Assignment> Search string "website": state how many lines in the material below contain it, and nothing else.

BEGIN Data for processing

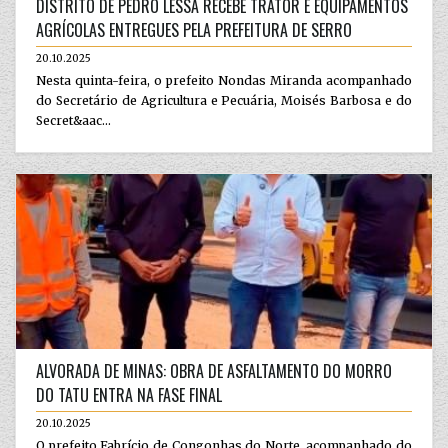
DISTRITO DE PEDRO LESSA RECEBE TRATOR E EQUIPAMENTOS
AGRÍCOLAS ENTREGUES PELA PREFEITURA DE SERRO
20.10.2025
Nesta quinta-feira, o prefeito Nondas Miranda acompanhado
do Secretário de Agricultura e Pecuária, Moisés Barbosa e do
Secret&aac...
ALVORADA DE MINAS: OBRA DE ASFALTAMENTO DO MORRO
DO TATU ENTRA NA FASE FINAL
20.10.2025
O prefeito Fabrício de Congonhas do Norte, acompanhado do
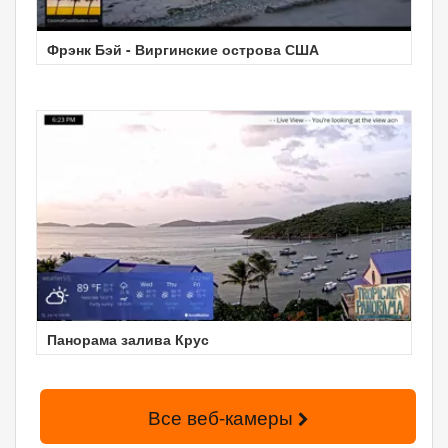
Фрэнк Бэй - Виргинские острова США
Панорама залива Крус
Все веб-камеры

END Data for processing
BEGIN Data for processing

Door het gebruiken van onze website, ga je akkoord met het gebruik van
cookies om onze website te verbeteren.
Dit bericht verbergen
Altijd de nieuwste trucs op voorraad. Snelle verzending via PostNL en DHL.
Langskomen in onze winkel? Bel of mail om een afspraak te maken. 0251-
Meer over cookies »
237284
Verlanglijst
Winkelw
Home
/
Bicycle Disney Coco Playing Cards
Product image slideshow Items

END Data for processing

Result for this task> 2